Choose Google Voice if you already use Google Workspace and want the cheapest mainstream setup.
Choose OpenPhone if you want a more modern business-number workflow.
Choose BubblyPhone if your real problem is international browser-based calling rather than a full office phone system.
Best for business use
For the broadest mainstream small-business answer, Nextiva is the best overall pick.
It is the safest recommendation when a company wants a real SMB communications platform and expects to grow into it.
Best browser-based option
The best browser-based option in this comparison is BubblyPhone.
That is because it solves a specific small-business problem better than the traditional rankings do: fast, simple international calling without requiring every company to buy a full domestic office-phone suite. The credit-based top-up model is a big part of that fit, because businesses with lumpy month-to-month call demand are not locked into the same subscription cost every month. If you want a broader overview of browser and app-based options, start with the Best International Calling App guide.
Where BubblyPhone fits
BubblyPhone is the best fit when your business needs:
international outbound calling
browser-based access
lightweight setup for a distributed team
credit-based top-ups with non-expiring balance
a practical way to call customers or suppliers abroad without PBX complexity
That makes it especially relevant for:
agencies with overseas clients
import and export businesses
solo consultants
family businesses managing supplier calls abroad
remote teams that mostly need outbound calling, not a giant internal phone system
What is the best VoIP service for small business overall?
For the safest mainstream recommendation, Nextiva is one of the strongest overall choices because it combines calling, messaging, meetings, and routing in a way that scales well for SMBs.
What is the cheapest VoIP service for small business?
Among the mainstream suite options here, Google Voice has the lowest published entry price at $10 per user per month.
What is best for a very small team?
For solo founders and very small teams, Google Voice and OpenPhone are often easier to justify than a full office-phone suite.

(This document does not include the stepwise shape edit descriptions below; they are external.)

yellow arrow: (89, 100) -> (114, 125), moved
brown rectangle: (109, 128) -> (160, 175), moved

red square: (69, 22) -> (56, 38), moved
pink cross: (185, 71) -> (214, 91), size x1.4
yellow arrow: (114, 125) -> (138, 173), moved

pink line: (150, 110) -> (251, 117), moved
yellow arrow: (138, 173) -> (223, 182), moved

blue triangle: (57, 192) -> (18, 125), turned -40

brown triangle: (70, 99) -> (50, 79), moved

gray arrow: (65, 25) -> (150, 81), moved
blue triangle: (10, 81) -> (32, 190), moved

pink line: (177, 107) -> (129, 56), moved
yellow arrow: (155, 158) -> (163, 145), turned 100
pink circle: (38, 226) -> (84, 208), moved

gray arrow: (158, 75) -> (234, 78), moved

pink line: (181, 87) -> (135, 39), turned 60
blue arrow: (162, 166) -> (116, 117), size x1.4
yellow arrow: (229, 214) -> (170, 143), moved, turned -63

What is best if my business makes international calls?
That is where BubblyPhone stands out. Most traditional SMB VoIP tools are stronger at domestic office telephony than browser-based international calling.
Is Ooma better than Google Voice for a small business?

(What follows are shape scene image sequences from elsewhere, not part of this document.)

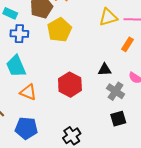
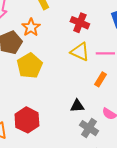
yellow triangle: (108, 17) -> (80, 52), turned 42
red hexagon: (70, 85) -> (27, 120), moved

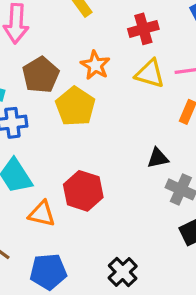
red cross: (80, 23) -> (143, 29), turned -30
orange star: (31, 27) -> (95, 65), moved

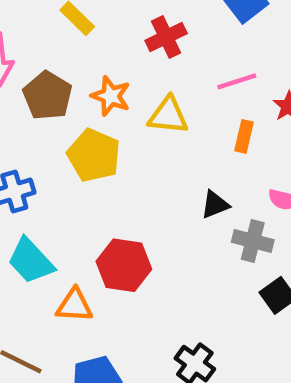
yellow triangle: (150, 74) -> (168, 116), moved
brown pentagon: (41, 75) -> (48, 96), moved

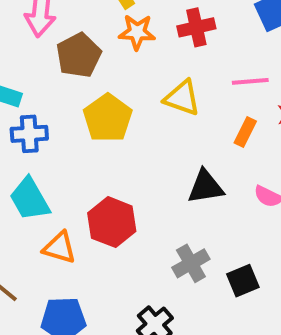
orange star: (111, 96) -> (137, 32), moved, turned -30
black triangle: (215, 205) -> (206, 187), size x1.4
gray cross: (253, 241) -> (191, 263), moved, turned 33

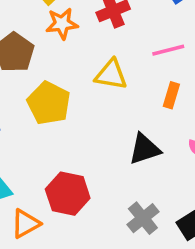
orange triangle: (59, 248) -> (26, 224), turned -36

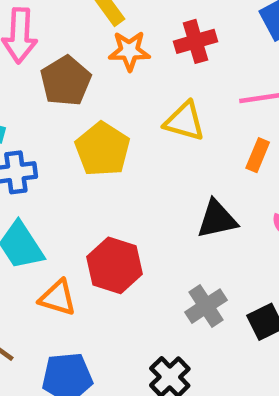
orange triangle: (26, 224) -> (58, 298), turned 40

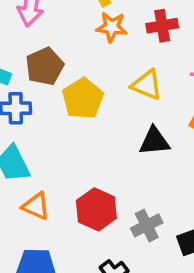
brown pentagon: (66, 81) -> (45, 66), moved
black triangle: (217, 219) -> (154, 141), moved
red hexagon: (114, 265) -> (96, 209), moved

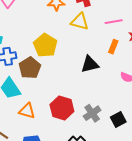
brown pentagon: (45, 66) -> (30, 68), moved
yellow triangle: (147, 85) -> (80, 22), moved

Usually yes if you want a more traditional business phone system with receptionist-style features. Google Voice is better when simplicity and Google Workspace alignment matter more.
Is OpenPhone a real small-business VoIP option?
Yes. It is just optimized for a more modern, collaborative, app-first workflow than older office-phone providers.
Do small businesses always need a full VoIP suite?
No. If your company mainly needs targeted outbound calling, especially internationally, a lighter browser-based option can be the better fit.
Final take
The best VoIP service for small business depends on the kind of business you run.
If you want the safest mainstream answer, choose Nextiva.
If you want a simple traditional office option, choose Ooma Office.
If you want the cheapest mainstream entry point, choose Google Voice.
If you want a startup-style shared-number workflow, choose OpenPhone.
If you want the strongest fit for international calling and browser-based outbound, choose BubblyPhone. Its credit-based top-up model is especially useful when your team has inconsistent monthly call volume and does not want to waste money on fixed subscriptions.
That is the angle most SERP roundups still miss. They rank software categories. Small businesses need someone to rank the actual use cases.